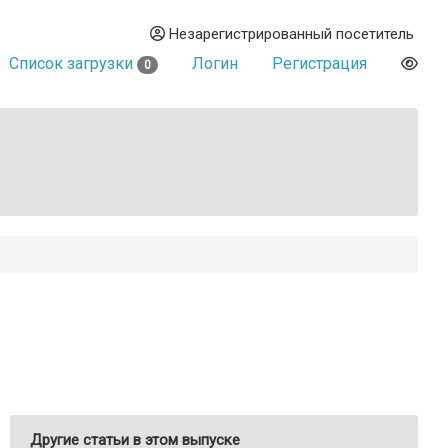
Незарегистрированный посетитель
Список загрузки
Логин
Регистрация
0
Другие статьи в этом выпуске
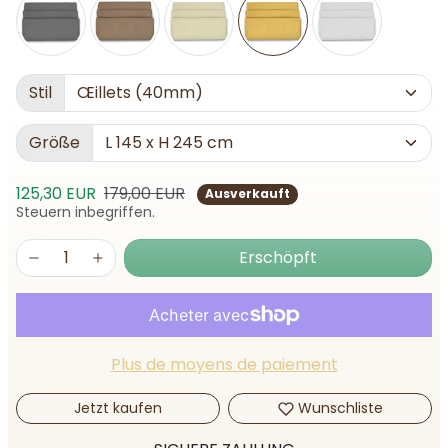
Stil
Größe
Verkaufspreis
Normalpreis
125,30 EUR
179,00 EUR
Ausverkauft
Steuern inbegriffen.
Erschöpft
Plus de moyens de paiement
Jetzt kaufen
Wunschliste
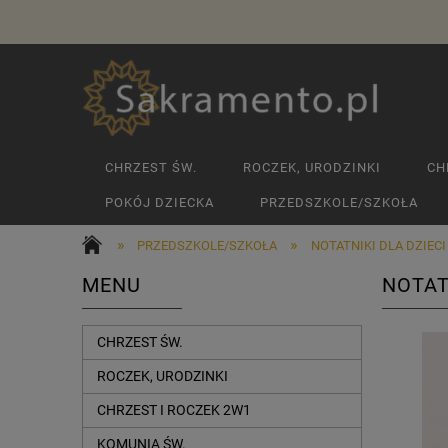
CHRZEST ŚW.
ROCZEK, URODZINKI
CH
POKÓJ DZIECKA
PRZEDSZKOLE/SZKOŁA
»
»
PRZEDSZKOLE/SZKOŁA
NOTATNIKI DLA DZIECI
MENU
NOTAT
CHRZEST ŚW.
ROCZEK, URODZINKI
CHRZEST I ROCZEK 2W1
KOMUNIA ŚW.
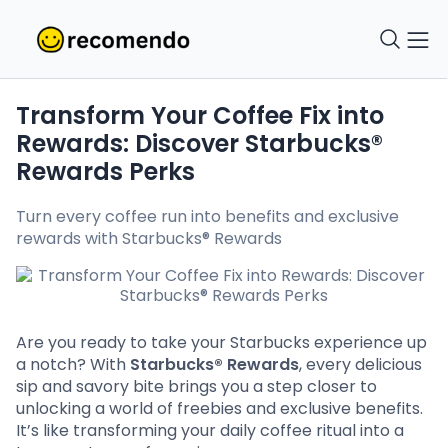
Transform Your Coffee Fix into
Rewards: Discover Starbucks®
Rewards Perks
Turn every coffee run into benefits and exclusive
rewards with Starbucks® Rewards
Are you ready to take your Starbucks experience up
a notch? With
Starbucks® Rewards
, every delicious
sip and savory bite brings you a step closer to
unlocking a world of freebies and exclusive benefits.
It’s like transforming your daily coffee ritual into a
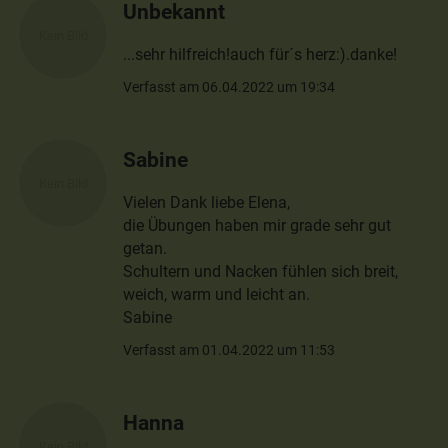
Unbekannt
...sehr hilfreich!auch für´s herz:).danke!
Verfasst am 06.04.2022 um 19:34
Sabine
Vielen Dank liebe Elena,
die Übungen haben mir grade sehr gut
getan.
Schultern und Nacken fühlen sich breit,
weich, warm und leicht an.
Sabine
Verfasst am 01.04.2022 um 11:53
Hanna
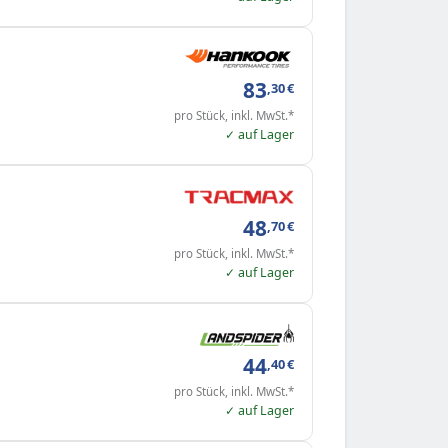
83
,30
€
pro Stück, inkl. MwSt.*
✓ auf Lager
48
,70
€
pro Stück, inkl. MwSt.*
✓ auf Lager
44
,40
€
pro Stück, inkl. MwSt.*
✓ auf Lager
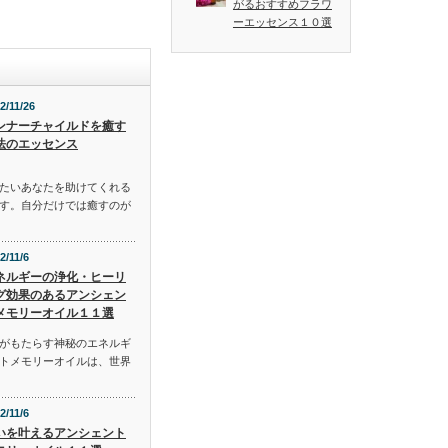
がるおすすめフラワ
ーエッセンス１０選
2/11/26
ンナーチャイルドを癒す
法のエッセンス
たいあなたを助けてくれる
す。自分だけでは癒すのが
2/11/6
ネルギーの浄化・ヒーリ
グ効果のあるアンシェン
メモリーオイル１１選
がもたらす神秘のエネルギ
トメモリーオイルは、世界
2/11/6
いを叶えるアンシェント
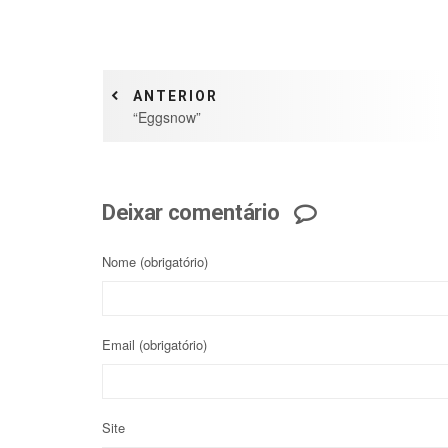
ANTERIOR
“Eggsnow”
Deixar comentário
Nome
(obrigatório)
Email
(obrigatório)
Site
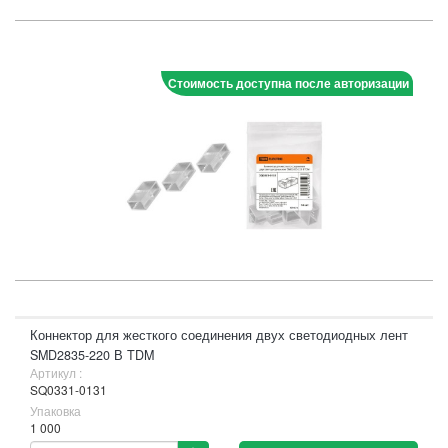
Стоимость доступна после авторизации
Коннектор для жесткого соединения двух светодиодных лент
SMD2835-220 В TDM
Артикул :
SQ0331-0131
Упаковка
1 000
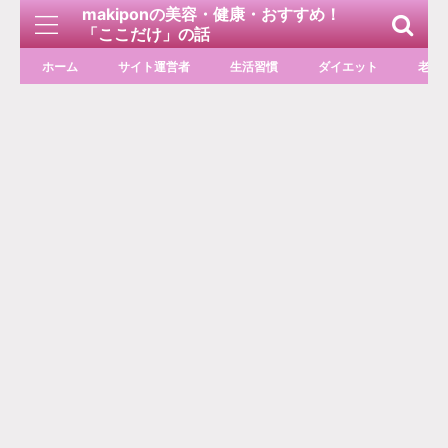
makiponの美容・健康・おすすめ！
「ここだけ」の話
ホーム
サイト運営者
生活習慣
ダイエット
老化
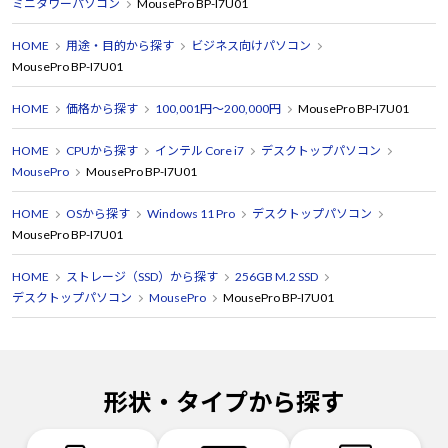
ミニタワーパソコン
MousePro BP-I7U01
HOME
用途・目的から探す
ビジネス向けパソコン
MousePro BP-I7U01
HOME
価格から探す
100,001円～200,000円
MousePro BP-I7U01
HOME
CPUから探す
インテル Core i7
デスクトップパソコン
MousePro
MousePro BP-I7U01
HOME
OSから探す
Windows 11 Pro
デスクトップパソコン
MousePro BP-I7U01
HOME
ストレージ（SSD）から探す
256GB M.2 SSD
デスクトップパソコン
MousePro
MousePro BP-I7U01
形状・タイプから探す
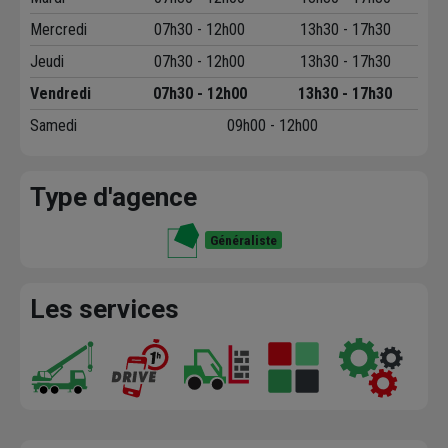
Mercredi
07h30 - 12h00
13h30 - 17h30
Jeudi
07h30 - 12h00
13h30 - 17h30
Vendredi
07h30 - 12h00
13h30 - 17h30
Samedi
09h00 - 12h00
Type d'agence
Généraliste
Les services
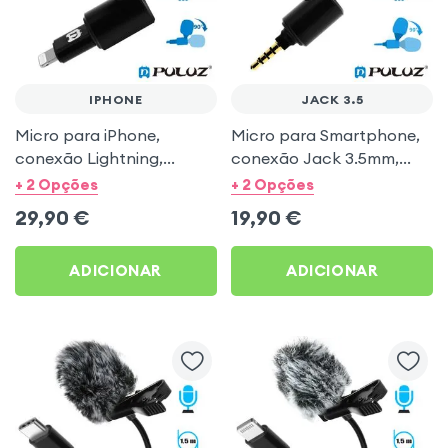
IPHONE
JACK 3.5
Micro para iPhone,
Micro para Smartphone,
conexão Lightning,
conexão Jack 3.5mm,
Giratório com protecção
Giratório com protecção
+ 2 Opções
+ 2 Opções
anti-vento - Puluz
anti-vento - Puluz
29,90
€
19,90
€
ADICIONAR
ADICIONAR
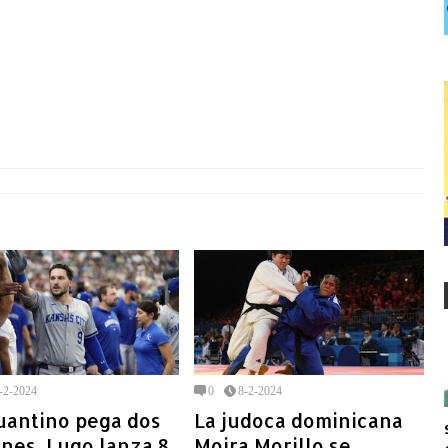
-2-2024
0
8-2-2024
uantino pega dos
La judoca dominicana
nes, Lugo lanza 8
Moira Morillo se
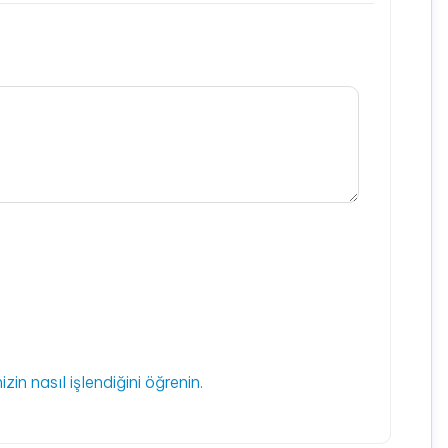
izin nasıl işlendiğini öğrenin.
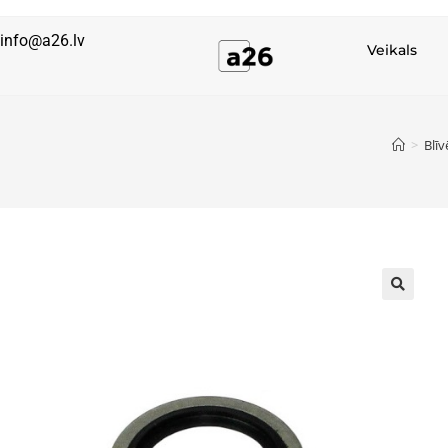
info@a26.lv
Veikals
>
Blīv
🔍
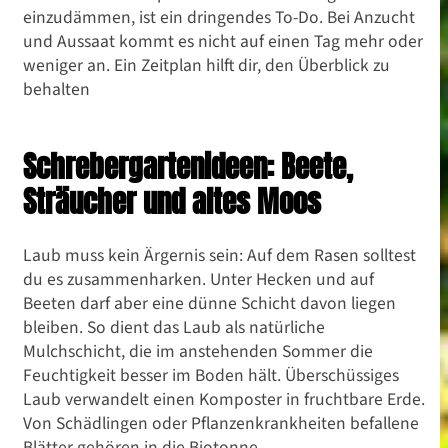
einzudämmen, ist ein dringendes To-Do. Bei Anzucht
und Aussaat kommt es nicht auf einen Tag mehr oder
weniger an. Ein Zeitplan hilft dir, den Überblick zu
behalten
Schrebergartenideen: Beete,
Sträucher und altes Moos
Laub muss kein Ärgernis sein: Auf dem Rasen solltest
du es zusammenharken. Unter Hecken und auf
Beeten darf aber eine dünne Schicht davon liegen
bleiben. So dient das Laub als natürliche
Mulchschicht, die im anstehenden Sommer die
Feuchtigkeit besser im Boden hält. Überschüssiges
Laub verwandelt einen Komposter in fruchtbare Erde.
Von Schädlingen oder Pflanzenkrankheiten befallene
Blätter gehören in die Biotonne.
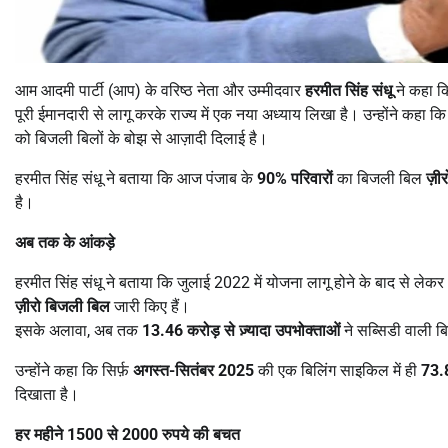
आम आदमी पार्टी (आप) के वरिष्ठ नेता और उम्मीदवार
हरमीत सिंह संधू
ने कहा कि
पूरी ईमानदारी से लागू करके राज्य में एक नया अध्याय लिखा है। उन्होंने कहा क
को बिजली बिलों के बोझ से आज़ादी दिलाई है।
हरमीत सिंह संधू ने बताया कि आज पंजाब के
90%
परिवारों
का बिजली बिल
ज़ीर
है।
अब तक के आंकड़े
हरमीत सिंह संधू ने बताया कि जुलाई 2022 में योजना लागू होने के बाद से लेकर
ज़ीरो बिजली बिल
जारी किए हैं।
इसके अलावा, अब तक
13.46
करोड़ से ज़्यादा उपभोक्ताओं
ने सब्सिडी वाली 
उन्होंने कहा कि सिर्फ़
अगस्त-सितंबर
2025
की एक बिलिंग साइकिल में ही
73.
दिखाता है।
हर महीने
1500
से
2000
रुपये की बचत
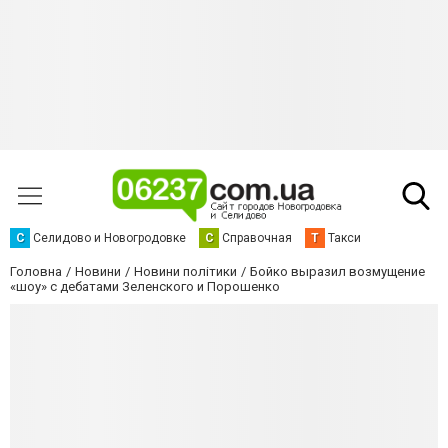
С
Селидово и Новогродовке
С
Справочная
Т
Такси
Головна
Новини
Новини політики
Бойко выразил возмущение
«шоу» с дебатами Зеленского и Порошенко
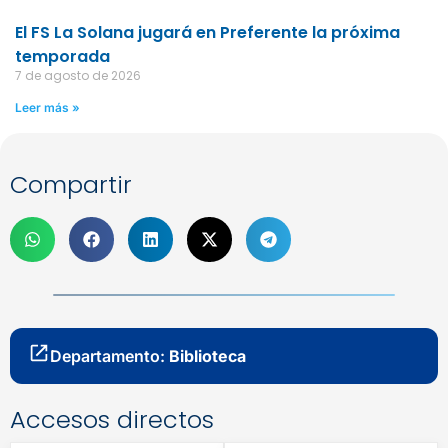
El FS La Solana jugará en Preferente la próxima
temporada
7 de agosto de 2026
Leer más »
Compartir
Departamento:
Biblioteca
Accesos directos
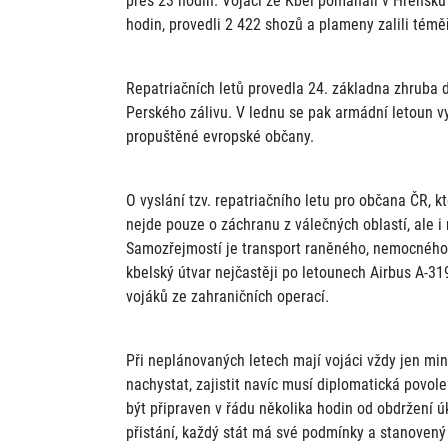
přes 23 hodin. Vojáci ze Kbel pomáhali v Hřensku
hodin, provedli 2 422 shozů a plameny zalili téměř
Repatriačních letů provedla 24. základna zhruba d
Perského zálivu. V lednu se pak armádní letoun v
propuštěné evropské občany.
O vyslání tzv. repatriačního letu pro občana ČR, 
nejde pouze o záchranu z válečných oblastí, ale 
Samozřejmostí je transport raněného, nemocného n
kbelský útvar nejčastěji po letounech Airbus A-31
vojáků ze zahraničních operací.
Při neplánovaných letech mají vojáci vždy jen m
nachystat, zajistit navíc musí diplomatická povol
být připraven v řádu několika hodin od obdržení ú
přistání, každý stát má své podmínky a stanovený 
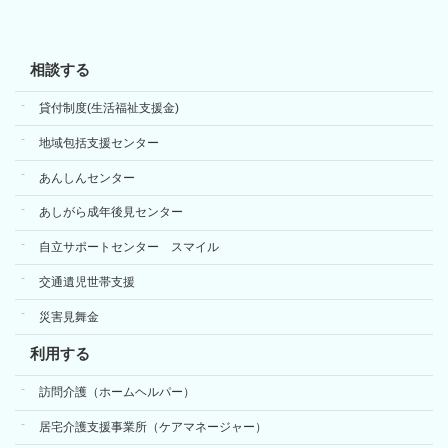
相談する
貸付制度(生活福祉支援金)
地域包括支援センター
あんしんセンター
あしがら成年後見センター
自立サポートセンター スマイル
交通遺児世帯支援
災害見舞金
利用する
訪問介護（ホームヘルパー）
居宅介護支援事業所（ケアマネージャー）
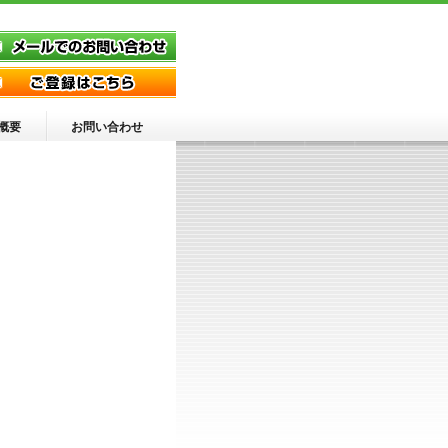
概要
お問い合わせ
===
# YOUR TASK
Hand back the records above exactly, leaving out every picture.

# RESULT FOR THIS EXERCISE
Незарегистрированный посетитель
Список загрузки
Логин
Регистрация
0
Другие статьи в этом выпуске
Stil
Größe
Verkaufspreis
Normalpreis
125,30 EUR
179,00 EUR
Ausverkauft
Steuern inbegriffen.
Erschöpft
Plus de moyens de paiement
Jetzt kaufen
Wunschliste
CHRZEST ŚW.
ROCZEK, URODZINKI
CH
POKÓJ DZIECKA
PRZEDSZKOLE/SZKOŁA
»
»
PRZEDSZKOLE/SZKOŁA
NOTATNIKI DLA DZIECI
MENU
NOTAT
CHRZEST ŚW.
ROCZEK, URODZINKI
CHRZEST I ROCZEK 2W1
KOMUNIA ŚW.
Transform Your Coffee Fix into
Rewards: Discover Starbucks®
Rewards Perks
Turn every coffee run into benefits and exclusive
rewards with Starbucks® Rewards
Are you ready to take your Starbucks experience up
a notch? With
Starbucks® Rewards
, every delicious
sip and savory bite brings you a step closer to
unlocking a world of freebies and exclusive benefits.
It’s like transforming your daily coffee ritual into a
Unbekannt
...sehr hilfreich!auch für´s herz:).danke!
Verfasst am 06.04.2022 um 19:34
Sabine
Vielen Dank liebe Elena,
die Übungen haben mir grade sehr gut
getan.
Schultern und Nacken fühlen sich breit,
weich, warm und leicht an.
Sabine
Verfasst am 01.04.2022 um 11:53
Hanna
83
,30
€
pro Stück, inkl. MwSt.*
✓ auf Lager
48
,70
€
pro Stück, inkl. MwSt.*
✓ auf Lager
44
,40
€
pro Stück, inkl. MwSt.*
✓ auf Lager
がるおすすめフラワ
ーエッセンス１０選
2/11/26
ンナーチャイルドを癒す
法のエッセンス
たいあなたを助けてくれる
す。自分だけでは癒すのが
2/11/6
ネルギーの浄化・ヒーリ
グ効果のあるアンシェン
メモリーオイル１１選
がもたらす神秘のエネルギ
トメモリーオイルは、世界
2/11/6
いを叶えるアンシェント
ANTERIOR
“Eggsnow”
Deixar comentário
Nome
(obrigatório)
Email
(obrigatório)
Site
Стоимость доступна после авторизации
Коннектор для жесткого соединения двух светодиодных лент
SMD2835-220 В TDM
Артикул :
SQ0331-0131
Упаковка
1 000
makiponの美容・健康・おすすめ！
「ここだけ」の話
ホーム
サイト運営者
生活習慣
ダイエット
老化
ミニタワーパソコン
MousePro BP-I7U01
HOME
用途・目的から探す
ビジネス向けパソコン
MousePro BP-I7U01
HOME
価格から探す
100,001円～200,000円
MousePro BP-I7U01
HOME
CPUから探す
インテル Core i7
デスクトップパソコン
MousePro
MousePro BP-I7U01
HOME
OSから探す
Windows 11 Pro
デスクトップパソコン
MousePro BP-I7U01
HOME
ストレージ（SSD）から探す
256GB M.2 SSD
デスクトップパソコン
MousePro
MousePro BP-I7U01
形状・タイプから探す
Mercredi
07h30 - 12h00
13h30 - 17h30
Jeudi
07h30 - 12h00
13h30 - 17h30
Vendredi
07h30 - 12h00
13h30 - 17h30
Samedi
09h00 - 12h00
Type d'agence
Généraliste
Les services
IPHONE
JACK 3.5
Micro para iPhone,
Micro para Smartphone,
conexão Lightning,
conexão Jack 3.5mm,
Giratório com protecção
Giratório com protecção
+ 2 Opções
+ 2 Opções
anti-vento - Puluz
anti-vento - Puluz
29,90
€
19,90
€
ADICIONAR
ADICIONAR
-2-2024
0
8-2-2024
uantino pega dos
La judoca dominicana
nes, Lugo lanza 8
Moira Morillo se
izin nasıl işlendiğini öğrenin.
info@a26.lv
Veikals
>
Blīv
🔍
einzudämmen, ist ein dringendes To-Do. Bei Anzucht
und Aussaat kommt es nicht auf einen Tag mehr oder
weniger an. Ein Zeitplan hilft dir, den Überblick zu
behalten
Schrebergartenideen: Beete,
Sträucher und altes Moos
Laub muss kein Ärgernis sein: Auf dem Rasen solltest
du es zusammenharken. Unter Hecken und auf
Beeten darf aber eine dünne Schicht davon liegen
bleiben. So dient das Laub als natürliche
Mulchschicht, die im anstehenden Sommer die
Feuchtigkeit besser im Boden hält. Überschüssiges
Laub verwandelt einen Komposter in fruchtbare Erde.
Von Schädlingen oder Pflanzenkrankheiten befallene
Blätter gehören in die Biotonne.
आम आदमी पार्टी (आप) के वरिष्ठ नेता और उम्मीदवार
हरमीत सिंह संधू
ने कहा कि
पूरी ईमानदारी से लागू करके राज्य में एक नया अध्याय लिखा है। उन्होंने कहा क
को बिजली बिलों के बोझ से आज़ादी दिलाई है।
हरमीत सिंह संधू ने बताया कि आज पंजाब के
90%
परिवारों
का बिजली बिल
ज़ीर
है।
अब तक के आंकड़े
हरमीत सिंह संधू ने बताया कि जुलाई 2022 में योजना लागू होने के बाद से लेकर
ज़ीरो बिजली बिल
जारी किए हैं।
इसके अलावा, अब तक
13.46
करोड़ से ज़्यादा उपभोक्ताओं
ने सब्सिडी वाली 
उन्होंने कहा कि सिर्फ़
अगस्त-सितंबर
2025
की एक बिलिंग साइकिल में ही
73.
दिखाता है।
हर महीने
1500
से
2000
रुपये की बचत
С
Селидово и Новогродовке
С
Справочная
Т
Такси
Головна
Новини
Новини політики
Бойко выразил возмущение
«шоу» с дебатами Зеленского и Порошенко
El FS La Solana jugará en Preferente la próxima
temporada
7 de agosto de 2026
Leer más »
Compartir
Departamento:
Biblioteca
Accesos directos
přes 23 hodin. Vojáci ze Kbel pomáhali v Hřensku
hodin, provedli 2 422 shozů a plameny zalili téměř
Repatriačních letů provedla 24. základna zhruba d
Perského zálivu. V lednu se pak armádní letoun v
propuštěné evropské občany.
O vyslání tzv. repatriačního letu pro občana ČR, 
nejde pouze o záchranu z válečných oblastí, ale 
Samozřejmostí je transport raněného, nemocného n
kbelský útvar nejčastěji po letounech Airbus A-31
vojáků ze zahraničních operací.
Při neplánovaných letech mají vojáci vždy jen m
nachystat, zajistit navíc musí diplomatická povol
být připraven v řádu několika hodin od obdržení ú
přistání, každý stát má své podmínky a stanovený 
相談する
貸付制度(生活福祉支援金)
地域包括支援センター
あんしんセンター
あしがら成年後見センター
自立サポートセンター スマイル
交通遺児世帯支援
災害見舞金
利用する
訪問介護（ホームヘルパー）
居宅介護支援事業所（ケアマネージャー）
概要
お問い合わせ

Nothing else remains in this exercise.